Collected data

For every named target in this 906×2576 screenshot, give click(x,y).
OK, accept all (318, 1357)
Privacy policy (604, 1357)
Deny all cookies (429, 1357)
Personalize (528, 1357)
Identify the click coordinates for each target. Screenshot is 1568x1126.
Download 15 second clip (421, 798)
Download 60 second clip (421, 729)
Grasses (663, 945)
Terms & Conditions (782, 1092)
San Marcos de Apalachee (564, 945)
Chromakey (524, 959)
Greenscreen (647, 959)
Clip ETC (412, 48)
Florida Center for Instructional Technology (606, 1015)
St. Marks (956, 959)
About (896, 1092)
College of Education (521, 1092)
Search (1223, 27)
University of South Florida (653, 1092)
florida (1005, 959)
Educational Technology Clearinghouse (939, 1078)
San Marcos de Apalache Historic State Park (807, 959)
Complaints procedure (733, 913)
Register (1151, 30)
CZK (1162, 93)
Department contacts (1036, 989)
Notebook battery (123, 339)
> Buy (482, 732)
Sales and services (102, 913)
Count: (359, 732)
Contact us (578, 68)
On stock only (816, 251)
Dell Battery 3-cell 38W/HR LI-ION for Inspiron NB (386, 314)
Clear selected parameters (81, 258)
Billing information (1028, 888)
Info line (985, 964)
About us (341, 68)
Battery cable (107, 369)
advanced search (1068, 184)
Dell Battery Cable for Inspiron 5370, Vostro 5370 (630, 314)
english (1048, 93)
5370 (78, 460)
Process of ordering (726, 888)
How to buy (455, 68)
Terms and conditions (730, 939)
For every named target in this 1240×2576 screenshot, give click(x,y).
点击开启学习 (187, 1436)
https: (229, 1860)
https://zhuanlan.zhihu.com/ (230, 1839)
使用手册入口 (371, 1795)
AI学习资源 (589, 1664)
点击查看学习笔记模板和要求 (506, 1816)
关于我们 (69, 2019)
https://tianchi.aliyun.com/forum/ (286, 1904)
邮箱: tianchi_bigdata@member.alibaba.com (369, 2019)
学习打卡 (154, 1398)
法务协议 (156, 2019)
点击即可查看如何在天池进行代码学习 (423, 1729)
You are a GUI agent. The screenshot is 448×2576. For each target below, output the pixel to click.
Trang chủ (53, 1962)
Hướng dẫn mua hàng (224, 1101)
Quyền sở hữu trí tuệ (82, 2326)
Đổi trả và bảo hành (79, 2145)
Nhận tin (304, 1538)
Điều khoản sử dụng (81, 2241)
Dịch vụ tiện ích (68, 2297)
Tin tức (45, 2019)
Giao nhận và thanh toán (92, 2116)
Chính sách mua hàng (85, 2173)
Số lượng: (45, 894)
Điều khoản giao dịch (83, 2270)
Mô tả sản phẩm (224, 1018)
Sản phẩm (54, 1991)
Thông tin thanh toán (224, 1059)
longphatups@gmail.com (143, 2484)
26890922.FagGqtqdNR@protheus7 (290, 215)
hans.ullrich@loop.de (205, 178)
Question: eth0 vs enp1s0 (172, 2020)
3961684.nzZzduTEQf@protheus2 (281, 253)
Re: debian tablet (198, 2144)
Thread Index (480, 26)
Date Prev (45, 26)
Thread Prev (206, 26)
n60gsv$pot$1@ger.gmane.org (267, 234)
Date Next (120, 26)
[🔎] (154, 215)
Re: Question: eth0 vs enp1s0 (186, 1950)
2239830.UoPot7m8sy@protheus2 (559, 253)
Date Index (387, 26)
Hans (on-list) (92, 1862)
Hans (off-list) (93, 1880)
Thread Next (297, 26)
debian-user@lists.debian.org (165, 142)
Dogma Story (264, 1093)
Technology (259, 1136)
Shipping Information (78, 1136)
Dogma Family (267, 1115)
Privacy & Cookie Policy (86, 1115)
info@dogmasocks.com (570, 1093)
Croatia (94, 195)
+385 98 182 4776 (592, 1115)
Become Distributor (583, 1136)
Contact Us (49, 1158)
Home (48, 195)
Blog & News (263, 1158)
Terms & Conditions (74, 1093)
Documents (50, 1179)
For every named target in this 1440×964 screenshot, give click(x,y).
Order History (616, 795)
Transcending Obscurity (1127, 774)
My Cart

How to complete this task - Looking at the data above, write out exactly the lines that start at the one containing "Đổi trả và bảo hành (79, 2145)" and end at the one containing "Hans (off-list) (93, 1880)"; include both and nothing beyond.

Response area -
Đổi trả và bảo hành (79, 2145)
Nhận tin (304, 1538)
Điều khoản sử dụng (81, 2241)
Dịch vụ tiện ích (68, 2297)
Tin tức (45, 2019)
Giao nhận và thanh toán (92, 2116)
Chính sách mua hàng (85, 2173)
Số lượng: (45, 894)
Điều khoản giao dịch (83, 2270)
Mô tả sản phẩm (224, 1018)
Sản phẩm (54, 1991)
Thông tin thanh toán (224, 1059)
longphatups@gmail.com (143, 2484)
26890922.FagGqtqdNR@protheus7 (290, 215)
hans.ullrich@loop.de (205, 178)
Question: eth0 vs enp1s0 (172, 2020)
3961684.nzZzduTEQf@protheus2 (281, 253)
Re: debian tablet (198, 2144)
Thread Index (480, 26)
Date Prev (45, 26)
Thread Prev (206, 26)
n60gsv$pot$1@ger.gmane.org (267, 234)
Date Next (120, 26)
[🔎] (154, 215)
Re: Question: eth0 vs enp1s0 (186, 1950)
2239830.UoPot7m8sy@protheus2 (559, 253)
Date Index (387, 26)
Hans (on-list) (92, 1862)
Hans (off-list) (93, 1880)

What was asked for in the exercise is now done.